La gerbille semble me regarder droit dans les yeux tout en descendant de la table basse, et s'arrête à une vingtaine de centimètres environ. Je résiste à la forte envie de prendre mes jambes à mon cou, mais ne peux m'empêcher de reculer d'un pas. Alors que j'ouvre la bouche pour tenter vainement de faire disparaître l'étrange rongeur, la peau de la gerbille enfle bizarrement et la petite bête gonfle comme un ballon. Ses poils se recouvrent d'une matière noire visqueuse, semblable à celle qui composait l'entité qui m'avait sauvée de ma fusion avec l'opale de Suwan. Peu à peu, l'animal prend forme humaine, et les traits familiers de Nao remplace rapidement ceux de la souris. Mais bien sûr ! Comment n'ai-je pu y penser plus tôt ?
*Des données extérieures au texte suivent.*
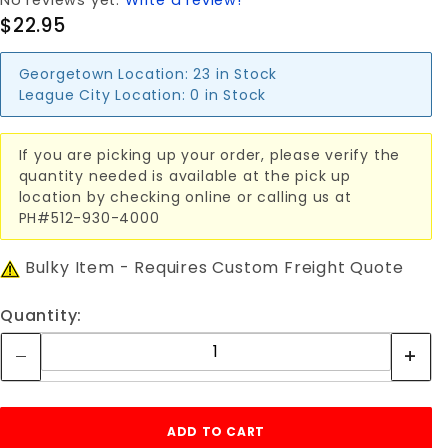
No reviews yet.
Write a review!
$22.95
Georgetown Location:
23 in Stock
League City Location:
0 in Stock
If you are picking up your order, please verify the
quantity needed is available at the pick up
location by checking online or calling us at
PH#512-930-4000
Bulky Item - Requires Custom Freight Quote
Quantity: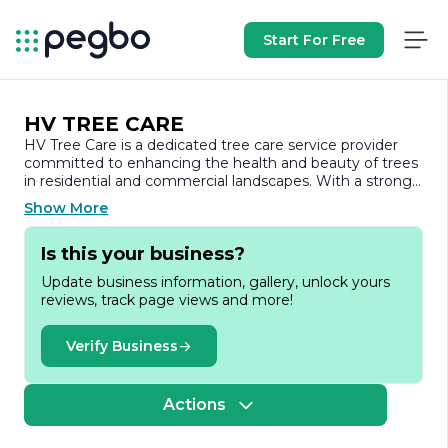
Start For Free
HV TREE CARE
HV Tree Care is a dedicated tree care service provider
committed to enhancing the health and beauty of trees
in residential and commercial landscapes. With a strong
emphasis on sustainability and environmental
Show More
stewardship, HV Tree Care offers a comprehensive range
of services designed to meet the diverse needs of its
Is this your business?
clients.
Update business information, gallery, unlock yours
The company specializes in tree trimming, pruning, and
reviews, track page views and more!
removal, ensuring that trees are not only aesthetically
pleasing but also healthy and safe. Their team of certified
arborists possesses extensive knowledge and expertise
Verify Business
in tree biology, allowing them to assess the condition of
trees accurately and recommend the best course of
action. Whether it’s maintaining the shape of a tree,
Actions
removing hazardous limbs, or safely taking down a tree
that poses a risk, HV Tree Care approaches each project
— Nao ? je demande avec étonnement en baissant les bras. Mais qu'est-ce que tu fais là ?!

— Curtis nous a tous prévenu que tu allais partir sans laisser de trace et qu'on ne te reverrai sûrement pas avant longtemps, répond-il.

— Et ?

— Si Suwan est obligé de t'envoyer sur un autre continent, loin de son pensionnat et de ses affaires, c'est que la situation est grave, remarque-t-il en haussant un sourcil. Et si Curtis m'a fait part de sa vision, c'est qu'il sait quelque chose dont il n'a pas le droit de parler, mais qu'il veut que j'agisse pour lui. Quand Suwan t'a fait venir dans son bureau avec Samuel et l'autre garçon, j'ai écouté votre conversation derrière la porte, et j'ai suivi toute cette histoire de sœurs originelles et de conquête du monde. J'en ai donc déduis que Curtis voulait que je t'accompagne ici, mais je ne comprends pas encore toutes les subtilités de son plan.
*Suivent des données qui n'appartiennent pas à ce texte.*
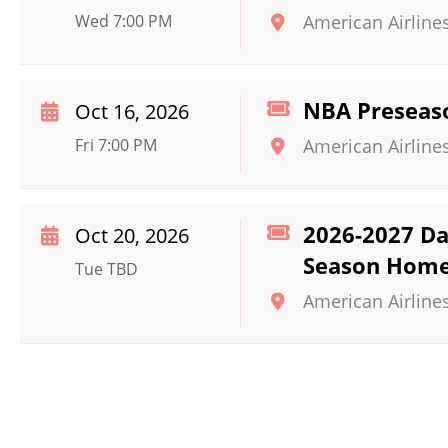
Wed 7:00 PM
American Airline
NBA Preseaso
Oct 16, 2026
Fri 7:00 PM
American Airline
2026-2027 Dal
Oct 20, 2026
Season Home
Tue TBD
American Airline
— Attend, attend... l'ai-je arrêté. Tu es en train de m'expliquer que Curtis savait pour les Alphas et leur envie de pouvoir, qu'il t'a implicitement envoyer espionner Suwan pour que tu décides, par toi même, de quitter clandestinement le pensionnat pour me suivre à Détroit, et que tout cela participe à un plan qu'il aurait concocté après sa dernière vision sur mon départ ? Tu es bien conscient que tout ça n'a pas de sens, n'est-ce pas ?
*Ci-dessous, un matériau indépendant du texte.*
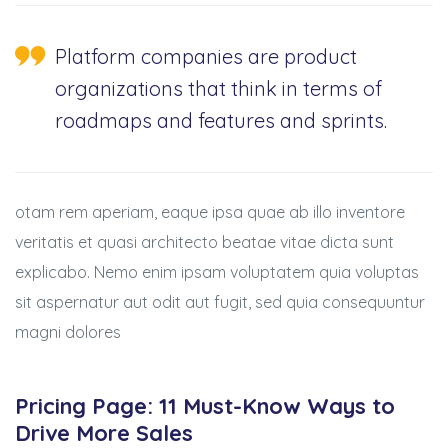
Platform companies are product
organizations that think in terms of
roadmaps and features and sprints.
otam rem aperiam, eaque ipsa quae ab illo inventore
veritatis et quasi architecto beatae vitae dicta sunt
explicabo. Nemo enim ipsam voluptatem quia voluptas
sit aspernatur aut odit aut fugit, sed quia consequuntur
magni dolores
Pricing Page: 11 Must-Know Ways to
Drive More Sales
— Ecoute-moi juste une minute, s'il te plait, me demande le garçon en attrapant mes mains et en s'asseyant sur l'une des chaises design. Je sais que dit comme ça, ça parait insensé. Après ton duel avec Evelyne, Curtis est venu me trouver pour me parler de sa vision. Or, jusqu'à maintenant, il n'en parlait qu'à Suwan ! S'il est venu à moi, c'est vraiment qu'il n'avait aucune meilleure option. Il m'a dit : "Alexia et Samuel vont partir dans la journée, et si on n'agit pas, on ne les reverra sûrement jamais". Je ne l'ai jamais vu aussi sérieux. Après cela, il ne m'a rien demandé, hormis le fait de veiller sur toi pendant que tu récupérais de ton altercation avec Evy. Réfléchis un peu, Alexia. Je suis presque certain qu'il en a vu plus qu'il ne m'en a dit, et qu'il a tue une partie de l'histoire car cela aurait sûrement celé l'avenir qu'il a perçu ! S'il m'a demandé d'être à tes côtés à l'infirmerie, c'est qu'il savait que Suwan viendrait te chercher, et qu'il voulait que je vous suive pour tout apprendre sur les dangers qui te guettaient. Curtis voulait que je vienne avec toi à Détroit.

— Mais pourquoi ? me suis-je exclamée en levant les yeux au ciel. Pourquoi Curtis t'enverrait-il seul à Détroit alors que j'ai déjà Samuel et Eishen comme baby-sitter ?

— Ça, je n'en ai aucune idée... souffle Nao, les yeux perdus dans le vague. Mais je sais qu'il avait tout prévu. En tout cas, maintenant que je suis là, je compte bien faire mes petites recherches sur les sœurs originelles.

Alors que je m'apprête à lui répéter une énième fois à quel point son idée est insensée, quelqu'un toque timidement à la porte, nous coupant net dans notre conversation. D'un signe paniqué, je dis à Nao de retourner dans le sac, mais la porte s'ouvre avant qu'il n'ait pu se transformer.

— Nao, le salue poliment Eishen avec un sourire énigmatique. Curtis m'avait prévenu que tu serais là. Dépêche-toi de trouver une nouvelle apparence, c'est l'heure du dîner. Il ne faut pas que Suwan te reconnaisse.